── Record excerpts ──

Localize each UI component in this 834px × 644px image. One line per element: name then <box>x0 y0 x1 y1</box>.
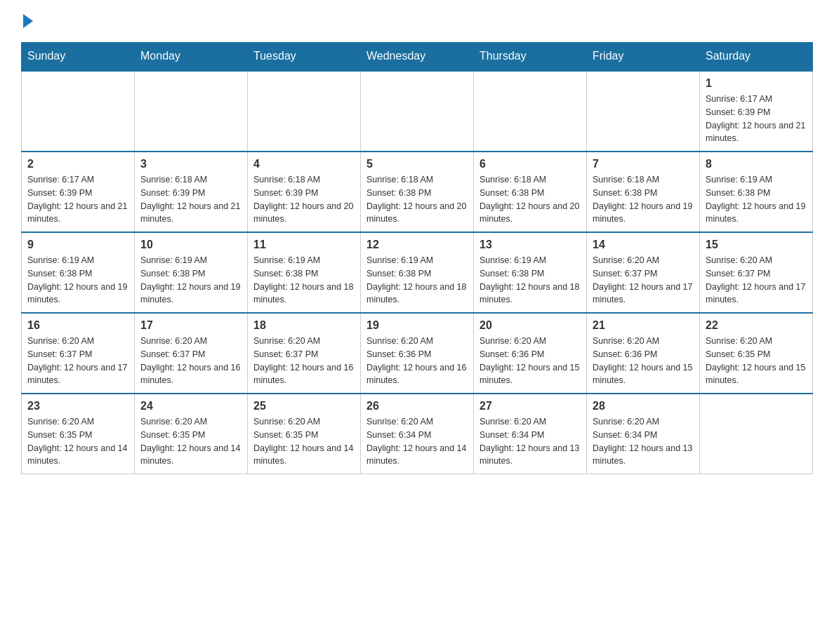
day-number: 9 <box>27 239 128 251</box>
calendar-header-row: SundayMondayTuesdayWednesdayThursdayFrid… <box>22 43 813 71</box>
day-info: Sunrise: 6:19 AM Sunset: 6:38 PM Dayligh… <box>140 254 241 307</box>
day-info: Sunrise: 6:20 AM Sunset: 6:37 PM Dayligh… <box>140 335 241 387</box>
day-info: Sunrise: 6:20 AM Sunset: 6:37 PM Dayligh… <box>253 335 355 387</box>
calendar-table: SundayMondayTuesdayWednesdayThursdayFrid… <box>21 42 813 474</box>
calendar-cell: 27Sunrise: 6:20 AM Sunset: 6:34 PM Dayli… <box>474 394 587 474</box>
calendar-cell: 15Sunrise: 6:20 AM Sunset: 6:37 PM Dayli… <box>700 232 813 313</box>
day-header-monday: Monday <box>135 43 248 71</box>
day-number: 16 <box>27 319 128 332</box>
day-number: 18 <box>253 319 355 332</box>
calendar-cell <box>474 71 587 152</box>
day-info: Sunrise: 6:18 AM Sunset: 6:38 PM Dayligh… <box>366 173 468 226</box>
calendar-cell: 3Sunrise: 6:18 AM Sunset: 6:39 PM Daylig… <box>135 152 248 232</box>
calendar-cell: 2Sunrise: 6:17 AM Sunset: 6:39 PM Daylig… <box>22 152 135 232</box>
day-info: Sunrise: 6:20 AM Sunset: 6:37 PM Dayligh… <box>593 254 694 307</box>
calendar-cell: 14Sunrise: 6:20 AM Sunset: 6:37 PM Dayli… <box>587 232 700 313</box>
day-info: Sunrise: 6:18 AM Sunset: 6:38 PM Dayligh… <box>479 173 581 226</box>
calendar-week-row: 16Sunrise: 6:20 AM Sunset: 6:37 PM Dayli… <box>22 313 813 394</box>
day-number: 21 <box>593 319 694 332</box>
day-number: 11 <box>253 239 355 251</box>
calendar-cell: 7Sunrise: 6:18 AM Sunset: 6:38 PM Daylig… <box>587 152 700 232</box>
calendar-cell: 6Sunrise: 6:18 AM Sunset: 6:38 PM Daylig… <box>474 152 587 232</box>
day-number: 7 <box>593 158 694 170</box>
day-number: 17 <box>140 319 241 332</box>
day-number: 1 <box>706 77 807 90</box>
calendar-cell: 12Sunrise: 6:19 AM Sunset: 6:38 PM Dayli… <box>361 232 474 313</box>
calendar-cell: 11Sunrise: 6:19 AM Sunset: 6:38 PM Dayli… <box>248 232 361 313</box>
calendar-cell: 17Sunrise: 6:20 AM Sunset: 6:37 PM Dayli… <box>135 313 248 394</box>
day-header-thursday: Thursday <box>474 43 587 71</box>
calendar-cell: 5Sunrise: 6:18 AM Sunset: 6:38 PM Daylig… <box>361 152 474 232</box>
calendar-cell: 8Sunrise: 6:19 AM Sunset: 6:38 PM Daylig… <box>700 152 813 232</box>
page-header <box>21 14 813 28</box>
day-header-sunday: Sunday <box>22 43 135 71</box>
calendar-cell: 1Sunrise: 6:17 AM Sunset: 6:39 PM Daylig… <box>700 71 813 152</box>
calendar-cell: 20Sunrise: 6:20 AM Sunset: 6:36 PM Dayli… <box>474 313 587 394</box>
calendar-cell: 9Sunrise: 6:19 AM Sunset: 6:38 PM Daylig… <box>22 232 135 313</box>
calendar-cell <box>587 71 700 152</box>
day-number: 19 <box>366 319 468 332</box>
logo-triangle-icon <box>23 14 33 28</box>
calendar-cell <box>135 71 248 152</box>
calendar-cell: 24Sunrise: 6:20 AM Sunset: 6:35 PM Dayli… <box>135 394 248 474</box>
calendar-cell: 13Sunrise: 6:19 AM Sunset: 6:38 PM Dayli… <box>474 232 587 313</box>
day-header-tuesday: Tuesday <box>248 43 361 71</box>
day-info: Sunrise: 6:20 AM Sunset: 6:36 PM Dayligh… <box>479 335 581 387</box>
calendar-cell: 4Sunrise: 6:18 AM Sunset: 6:39 PM Daylig… <box>248 152 361 232</box>
calendar-cell: 28Sunrise: 6:20 AM Sunset: 6:34 PM Dayli… <box>587 394 700 474</box>
calendar-week-row: 2Sunrise: 6:17 AM Sunset: 6:39 PM Daylig… <box>22 152 813 232</box>
day-info: Sunrise: 6:19 AM Sunset: 6:38 PM Dayligh… <box>366 254 468 307</box>
day-number: 23 <box>27 400 128 412</box>
day-number: 5 <box>366 158 468 170</box>
day-number: 2 <box>27 158 128 170</box>
calendar-cell <box>22 71 135 152</box>
day-info: Sunrise: 6:20 AM Sunset: 6:35 PM Dayligh… <box>253 415 355 468</box>
day-header-saturday: Saturday <box>700 43 813 71</box>
calendar-cell <box>361 71 474 152</box>
day-header-friday: Friday <box>587 43 700 71</box>
calendar-cell: 10Sunrise: 6:19 AM Sunset: 6:38 PM Dayli… <box>135 232 248 313</box>
day-number: 25 <box>253 400 355 412</box>
day-number: 24 <box>140 400 241 412</box>
day-number: 14 <box>593 239 694 251</box>
day-info: Sunrise: 6:20 AM Sunset: 6:34 PM Dayligh… <box>366 415 468 468</box>
day-info: Sunrise: 6:19 AM Sunset: 6:38 PM Dayligh… <box>253 254 355 307</box>
day-number: 12 <box>366 239 468 251</box>
calendar-cell: 19Sunrise: 6:20 AM Sunset: 6:36 PM Dayli… <box>361 313 474 394</box>
day-info: Sunrise: 6:20 AM Sunset: 6:35 PM Dayligh… <box>27 415 128 468</box>
day-number: 10 <box>140 239 241 251</box>
calendar-cell <box>700 394 813 474</box>
day-header-wednesday: Wednesday <box>361 43 474 71</box>
calendar-cell: 21Sunrise: 6:20 AM Sunset: 6:36 PM Dayli… <box>587 313 700 394</box>
day-info: Sunrise: 6:19 AM Sunset: 6:38 PM Dayligh… <box>479 254 581 307</box>
day-info: Sunrise: 6:20 AM Sunset: 6:37 PM Dayligh… <box>706 254 807 307</box>
day-number: 8 <box>706 158 807 170</box>
day-number: 15 <box>706 239 807 251</box>
day-info: Sunrise: 6:18 AM Sunset: 6:38 PM Dayligh… <box>593 173 694 226</box>
day-number: 22 <box>706 319 807 332</box>
day-info: Sunrise: 6:20 AM Sunset: 6:34 PM Dayligh… <box>479 415 581 468</box>
day-info: Sunrise: 6:20 AM Sunset: 6:36 PM Dayligh… <box>366 335 468 387</box>
day-number: 3 <box>140 158 241 170</box>
day-info: Sunrise: 6:18 AM Sunset: 6:39 PM Dayligh… <box>140 173 241 226</box>
calendar-week-row: 1Sunrise: 6:17 AM Sunset: 6:39 PM Daylig… <box>22 71 813 152</box>
day-info: Sunrise: 6:20 AM Sunset: 6:37 PM Dayligh… <box>27 335 128 387</box>
calendar-cell: 18Sunrise: 6:20 AM Sunset: 6:37 PM Dayli… <box>248 313 361 394</box>
day-number: 27 <box>479 400 581 412</box>
day-number: 6 <box>479 158 581 170</box>
day-info: Sunrise: 6:19 AM Sunset: 6:38 PM Dayligh… <box>27 254 128 307</box>
day-info: Sunrise: 6:20 AM Sunset: 6:36 PM Dayligh… <box>593 335 694 387</box>
day-number: 13 <box>479 239 581 251</box>
logo <box>21 14 33 28</box>
calendar-cell <box>248 71 361 152</box>
calendar-cell: 23Sunrise: 6:20 AM Sunset: 6:35 PM Dayli… <box>22 394 135 474</box>
calendar-cell: 16Sunrise: 6:20 AM Sunset: 6:37 PM Dayli… <box>22 313 135 394</box>
calendar-week-row: 9Sunrise: 6:19 AM Sunset: 6:38 PM Daylig… <box>22 232 813 313</box>
day-info: Sunrise: 6:18 AM Sunset: 6:39 PM Dayligh… <box>253 173 355 226</box>
day-info: Sunrise: 6:19 AM Sunset: 6:38 PM Dayligh… <box>706 173 807 226</box>
calendar-cell: 25Sunrise: 6:20 AM Sunset: 6:35 PM Dayli… <box>248 394 361 474</box>
day-number: 4 <box>253 158 355 170</box>
calendar-cell: 26Sunrise: 6:20 AM Sunset: 6:34 PM Dayli… <box>361 394 474 474</box>
calendar-cell: 22Sunrise: 6:20 AM Sunset: 6:35 PM Dayli… <box>700 313 813 394</box>
day-number: 20 <box>479 319 581 332</box>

───

## What the task requires
Copy each line of the records containing the string "SundayMondayTuesdayWednesdayThursdayFrid".

## Exercise answer
calendar-header-row: SundayMondayTuesdayWednesdayThursdayFrid… <box>22 43 813 71</box>
calendar-table: SundayMondayTuesdayWednesdayThursdayFrid… <box>21 42 813 474</box>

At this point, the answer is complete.